» **Try it**: Among the entries, which lines carry the string "Site"? Copy each of them.

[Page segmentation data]
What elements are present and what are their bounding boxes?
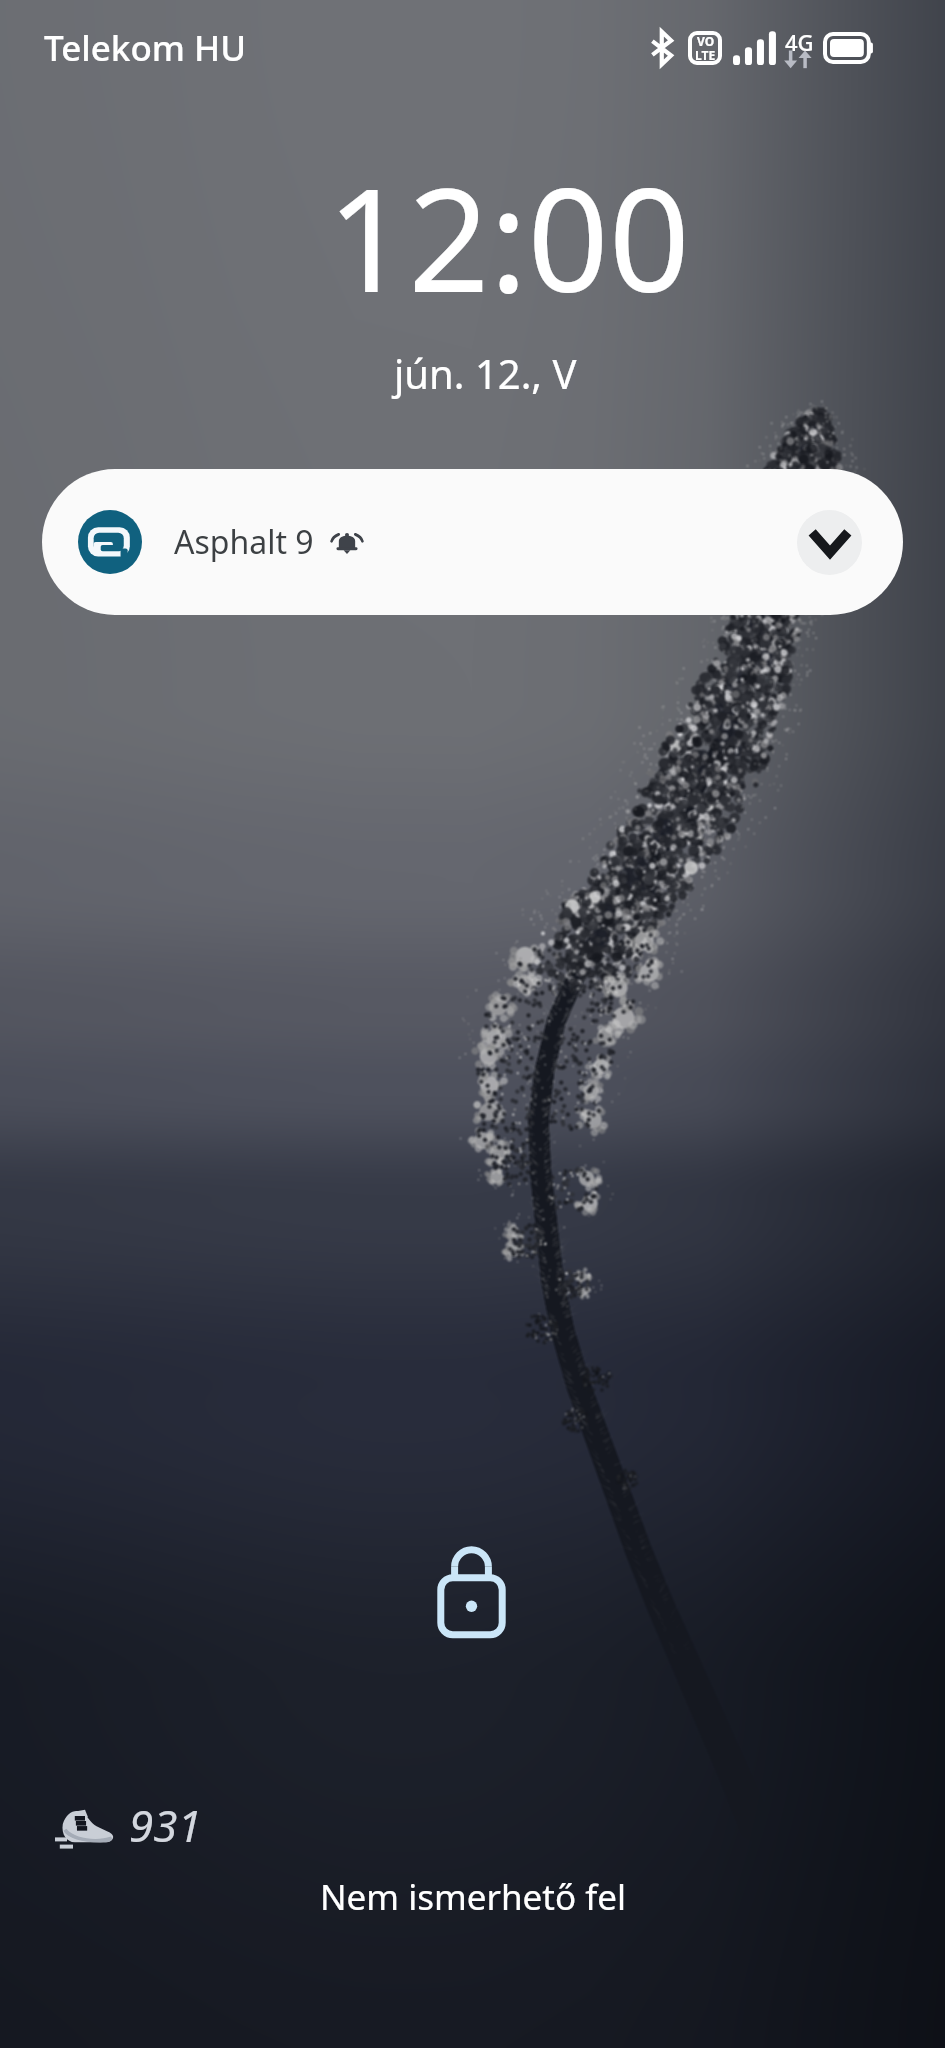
staticText: LTE bbox=[695, 47, 716, 63]
staticText: Asphalt 9 bbox=[174, 520, 314, 564]
staticText: 4G bbox=[785, 27, 814, 57]
button[interactable]: Expand notification bbox=[797, 510, 862, 575]
staticText: VO bbox=[697, 33, 715, 49]
button[interactable]: Locked bbox=[437, 1545, 506, 1640]
staticText: 931 bbox=[129, 1795, 202, 1855]
staticText: 12:00 bbox=[327, 140, 690, 333]
staticText: Nem ismerhető fel bbox=[320, 1873, 626, 1921]
staticText: jún. 12., V bbox=[394, 346, 577, 400]
button[interactable]: Asphalt 9 bbox=[42, 469, 903, 615]
staticText: Telekom HU bbox=[44, 24, 247, 72]
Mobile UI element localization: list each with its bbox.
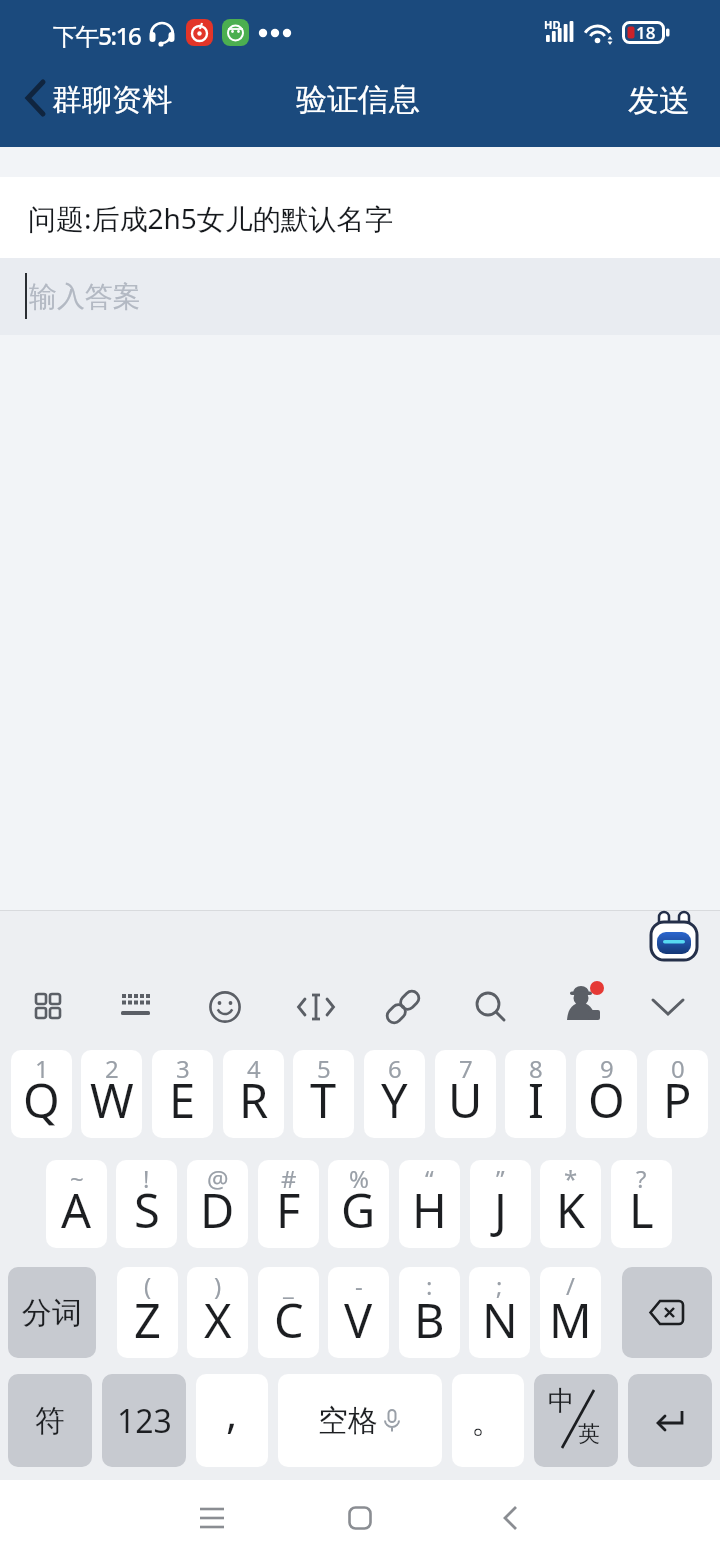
button[interactable]: % [328,1160,389,1248]
staticText: B [414,1288,445,1352]
button[interactable]: 8 [505,1050,566,1138]
button[interactable]: 中 [534,1374,618,1467]
staticText: N [482,1288,518,1352]
button[interactable]: 6 [364,1050,425,1138]
staticText: ! [143,1162,150,1195]
staticText: E [169,1068,196,1132]
button[interactable]: / [540,1267,601,1358]
staticText: * [564,1162,578,1195]
button[interactable] [24,80,48,116]
staticText: 下午5:16 [53,19,141,52]
button[interactable]: 。 [452,1374,524,1467]
button[interactable]: ! [116,1160,177,1248]
staticText: O [588,1068,625,1132]
staticText: 7 [459,1052,473,1085]
button[interactable]: _ [258,1267,319,1358]
button[interactable] [622,1267,712,1358]
staticText: 18 [636,21,656,44]
button[interactable] [208,990,242,1024]
staticText: 空格 [318,1402,378,1440]
staticText: 8 [529,1052,543,1085]
staticText: F [276,1178,301,1242]
staticText: 问题:后成2h5女儿的默认名字 [28,199,393,237]
button[interactable] [348,1505,372,1531]
button[interactable]: ) [187,1267,248,1358]
button[interactable]: 3 [152,1050,213,1138]
staticText: % [349,1162,369,1195]
staticText: G [341,1178,376,1242]
button[interactable]: : [399,1267,460,1358]
staticText: Z [134,1288,161,1352]
button[interactable]: ” [470,1160,531,1248]
button[interactable] [198,1505,226,1531]
button[interactable] [383,987,423,1027]
button[interactable] [651,998,685,1018]
button[interactable]: ( [117,1267,178,1358]
button[interactable] [34,992,62,1020]
staticText: 英 [578,1420,600,1448]
staticText: U [448,1068,483,1132]
button[interactable]: , [196,1374,268,1467]
button[interactable] [474,990,508,1024]
button[interactable]: 群聊资料 [52,81,172,119]
staticText: ? [636,1162,647,1195]
button[interactable]: ; [469,1267,530,1358]
staticText: _ [283,1269,294,1302]
staticText: 中 [548,1384,575,1418]
button[interactable]: 发送 [628,81,690,120]
staticText: 9 [600,1052,614,1085]
staticText: H [412,1178,447,1242]
button[interactable]: 分词 [8,1267,96,1358]
staticText: D [200,1178,235,1242]
staticText: R [239,1068,269,1132]
staticText: J [494,1178,507,1242]
button[interactable]: 符 [8,1374,92,1467]
button[interactable] [502,1505,520,1531]
staticText: C [274,1288,304,1352]
button[interactable]: 2 [81,1050,142,1138]
button[interactable]: 4 [223,1050,284,1138]
button[interactable] [121,994,151,1018]
button[interactable]: # [258,1160,319,1248]
staticText: M [549,1288,592,1352]
staticText: , [226,1384,238,1441]
staticText: 0 [671,1052,685,1085]
button[interactable]: ? [611,1160,672,1248]
button[interactable] [648,908,700,962]
staticText: ; [496,1269,503,1302]
staticText: 123 [117,1399,172,1443]
staticText: Y [381,1068,408,1132]
staticText: - [355,1269,363,1302]
button[interactable] [297,992,335,1022]
button[interactable]: 9 [576,1050,637,1138]
staticText: 符 [35,1402,65,1440]
staticText: ( [144,1269,152,1302]
staticText: L [629,1178,654,1242]
button[interactable]: ~ [46,1160,107,1248]
staticText: 4 [247,1052,261,1085]
staticText: W [90,1068,134,1132]
staticText: 3 [176,1052,190,1085]
staticText: I [528,1068,544,1132]
button[interactable]: 输入答案 [0,258,720,335]
staticText: V [344,1288,373,1352]
button[interactable]: @ [187,1160,248,1248]
staticText: 验证信息 [296,80,420,119]
staticText: S [134,1178,160,1242]
button[interactable]: * [540,1160,601,1248]
button[interactable]: “ [399,1160,460,1248]
button[interactable] [564,982,606,1024]
button[interactable]: 0 [647,1050,708,1138]
button[interactable]: 空格 [278,1374,442,1467]
button[interactable]: 7 [435,1050,496,1138]
button[interactable] [628,1374,712,1467]
staticText: P [663,1068,692,1132]
staticText: Q [23,1068,60,1132]
staticText: A [61,1178,92,1242]
staticText: 分词 [22,1294,82,1332]
button[interactable]: 1 [11,1050,72,1138]
button[interactable]: 123 [102,1374,186,1467]
button[interactable]: 5 [293,1050,354,1138]
staticText: 1 [35,1052,49,1085]
button[interactable]: - [328,1267,389,1358]
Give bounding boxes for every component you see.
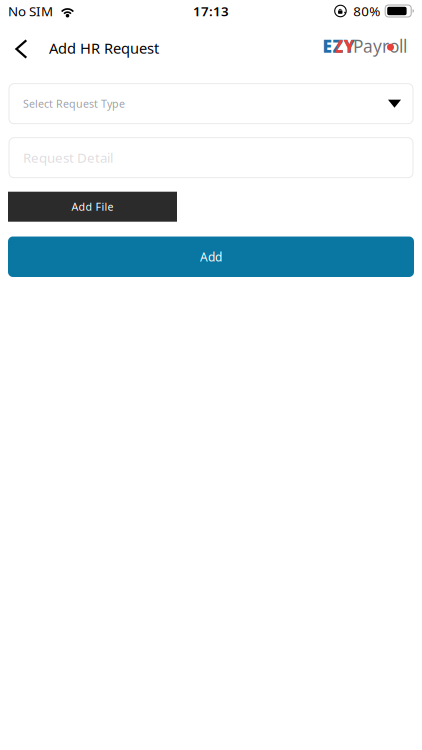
staticText: No SIM (8, 2, 53, 20)
staticText: EZY (322, 34, 356, 58)
staticText: 80% (353, 2, 380, 20)
button[interactable]: Add File (8, 192, 177, 222)
button[interactable]: Back (9, 34, 49, 64)
staticText: Select Request Type (23, 97, 125, 111)
staticText: Add (200, 249, 222, 265)
button[interactable]: Select Request Type (9, 84, 413, 124)
staticText: EZY (322, 34, 356, 58)
staticText: Add HR Request (49, 38, 159, 58)
button[interactable]: Add (8, 236, 414, 277)
staticText: Payroll (353, 34, 407, 58)
staticText: Add File (72, 200, 114, 214)
staticText: Request Detail (23, 149, 113, 166)
staticText: 17:13 (193, 2, 229, 20)
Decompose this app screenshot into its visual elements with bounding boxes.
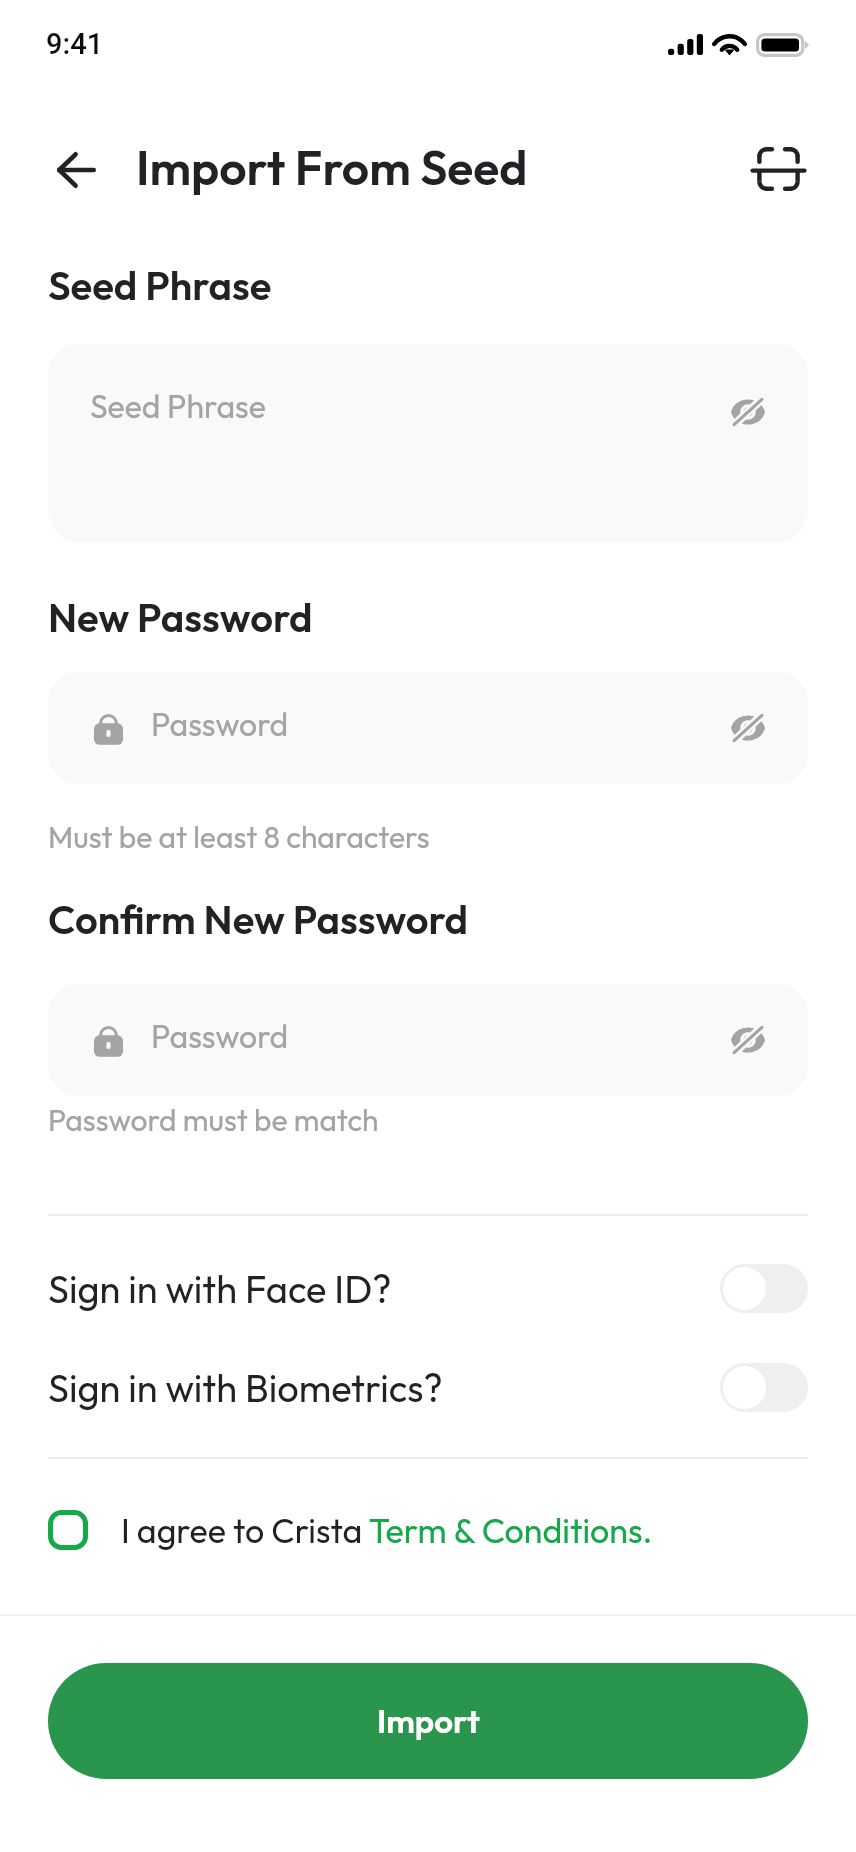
staticText: Password xyxy=(151,1016,289,1056)
staticText: Import From Seed xyxy=(136,137,528,197)
staticText: Confirm New Password xyxy=(48,894,469,944)
staticText: Must be at least 8 characters xyxy=(48,818,430,856)
button[interactable]: Sign in with Face ID? xyxy=(48,1264,808,1313)
button[interactable]: Back xyxy=(38,134,114,206)
button[interactable]: Import xyxy=(48,1663,808,1779)
staticText: New Password xyxy=(48,592,313,642)
button[interactable]: Password xyxy=(48,984,808,1096)
staticText: Import xyxy=(377,1700,480,1742)
staticText: I agree to Crista Term & Conditions. xyxy=(121,1509,653,1552)
button[interactable]: Show password xyxy=(712,1004,784,1076)
button[interactable]: Show seed phrase xyxy=(712,376,784,448)
button[interactable]: Seed Phrase xyxy=(48,344,808,542)
button[interactable]: Password xyxy=(48,672,808,784)
staticText: Seed Phrase xyxy=(90,386,266,426)
staticText: Sign in with Face ID? xyxy=(48,1265,392,1313)
staticText: 9:41 xyxy=(46,27,104,61)
button[interactable]: Scan QR code xyxy=(740,131,816,207)
button[interactable]: Sign in with Biometrics? xyxy=(48,1363,808,1412)
button[interactable]: I agree to Crista Term & Conditions. xyxy=(48,1505,678,1555)
button[interactable]: Show password xyxy=(712,692,784,764)
staticText: Sign in with Biometrics? xyxy=(48,1364,443,1412)
staticText: Seed Phrase xyxy=(48,260,272,310)
staticText: Password xyxy=(151,704,289,744)
staticText: Password must be match xyxy=(48,1101,379,1139)
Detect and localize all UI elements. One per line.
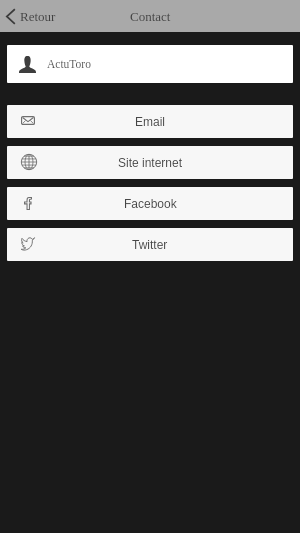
button[interactable]: Email bbox=[7, 105, 293, 138]
staticText: Twitter bbox=[132, 238, 168, 251]
staticText: Email bbox=[135, 115, 166, 128]
staticText: Contact bbox=[130, 9, 171, 23]
staticText: Facebook bbox=[124, 197, 177, 210]
staticText: Site internet bbox=[118, 156, 183, 169]
button[interactable]: Twitter bbox=[7, 228, 293, 261]
button[interactable]: Site internet bbox=[7, 146, 293, 179]
button[interactable]: Facebook bbox=[7, 187, 293, 220]
staticText: Retour bbox=[20, 9, 56, 23]
button[interactable]: Retour bbox=[0, 0, 66, 32]
staticText: ActuToro bbox=[47, 58, 91, 71]
button[interactable]: ActuToro bbox=[7, 45, 293, 83]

» **The completed task**:
staticText: Site internet bbox=[118, 156, 183, 169]
button[interactable]: Site internet bbox=[7, 146, 293, 179]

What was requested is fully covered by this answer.